La peculiarità degli aspetti processuali nella protezione delle opere dell'ingegno

 

Nel quadro dell'analisi del diritto d'autore, meritano di essere approfonditi i temi relativi alla protezione delle opere dell'ingegno, in considerazione delle peculiarità degli aspetti processuali.


Strumenti processuali

La sezione I del capo III della legge 633/1941 che si occupa degli strumenti processuali di tutela delle opere intellettuali, è stata recentemente modificata dal Dlgs 16 marzo 2006 n. 140 con cui si è data attuazione della direttiva 2004/48/Ce, cosiddetta direttiva Enforcement.
L'articolo 156 della legge sul diritto d'autore, modificato dalla novella del 2006, dispone che «chi ha ragione di temere la violazione di un diritto di utilizzazione economica a lui spettante in virtù di questa legge oppure intende impedire la continuazione o la ripetizione di una violazione già avvenuta, sia da parte dell'autore della violazione che di un intermediario i cui servizi sono utilizzati per tale violazione, può agire in giudizio per ottenere che il suo diritto sia accertato e sia vietato il proseguimento della violazione». Rispetto alla previgente formulazione, l'articolo 156 introduce espressamente la legittimazione passiva dell'«intermediario i cui servizi sono utilizzati» per porre in essere la violazione.
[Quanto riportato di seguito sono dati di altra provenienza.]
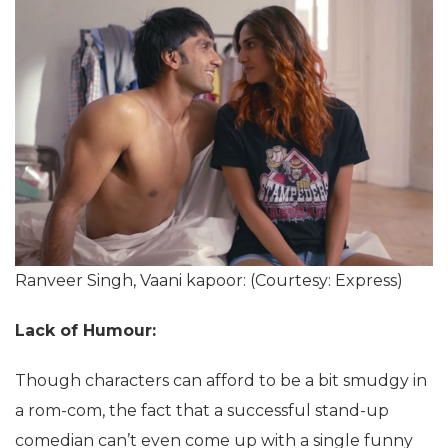
Ranveer Singh, Vaani kapoor: (Courtesy: Express)
Lack of Humour:
Though characters can afford to be a bit smudgy in
a rom-com, the fact that a successful stand-up
comedian can’t even come up with a single funny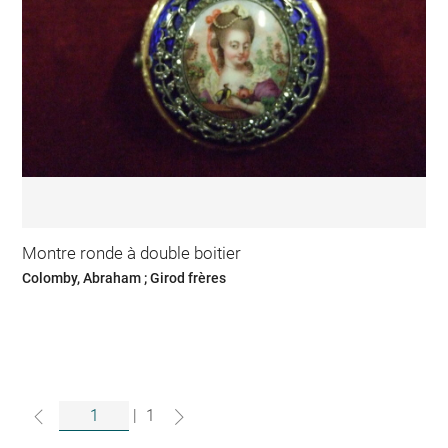
Montre ronde à double boitier
Colomby, Abraham ; Girod frères
|
1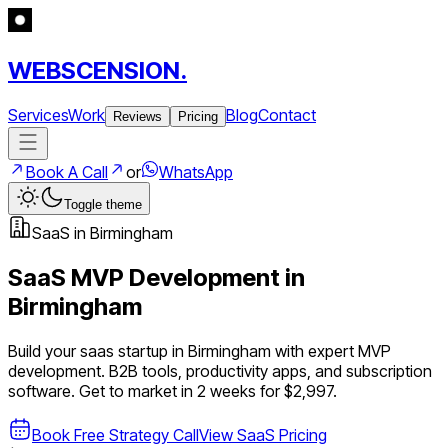
WEBSCENSION.
Services
Work
Blog
Contact
Reviews
Pricing
Book A Call
or
WhatsApp
Toggle theme
SaaS
in
Birmingham
SaaS
MVP Development in
Birmingham
Build your
saas
startup in
Birmingham
with expert MVP
development.
B2B tools, productivity apps, and subscription
software
. Get to market in 2 weeks for $2,997.
Book Free Strategy Call
View
SaaS
Pricing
La norma è - evidentemente - figlia di quanto previsto dalla direttiva 2004/48/Ce (in particolare, si veda il trentaduesimo considerando), che - nonostante talune maliziose letture - non afferma affatto una responsabilità in capo al mero intermediario, ma - semplicemente - quanto era già indicato anche dalla giurisprudenza nazionale, ovvero la possibilità di coinvolgere (suo malgrado) il fornitore del servizio utilizzato dal contraffattore nell'ambito della misura cautelare. Non si può non rilevare, infatti, che quando si presenta un ricorso per ottenere un sequestro di un sito web il cui contenuto viola i diritti d'autore di taluno, la misura cautelare coinvolge (evidentemente) anche il semplice provider che, incolpevolmente, ha offerto spazio al proprio cliente.
Del resto, il nuovo comma 2 dell'articolo 156 dispone la salvezza delle norme (di derivazione comunitaria) previste dal Dlgs 9 aprile 2003 n. 70 (con evidente riferimento proprio ai principi in tema di responsabilità dell'Internet service provider). Altra rilevante novità rispetto alla disciplina precedente è il riconoscimento della penalità di mora di cui si parlerà oltre. L'azione a tutela dei propri diritti di privativa viene regolata, oltre che dalle norme della sezione I del capo III della legge 633/1941 anche dalle disposizioni del codice di rito civile.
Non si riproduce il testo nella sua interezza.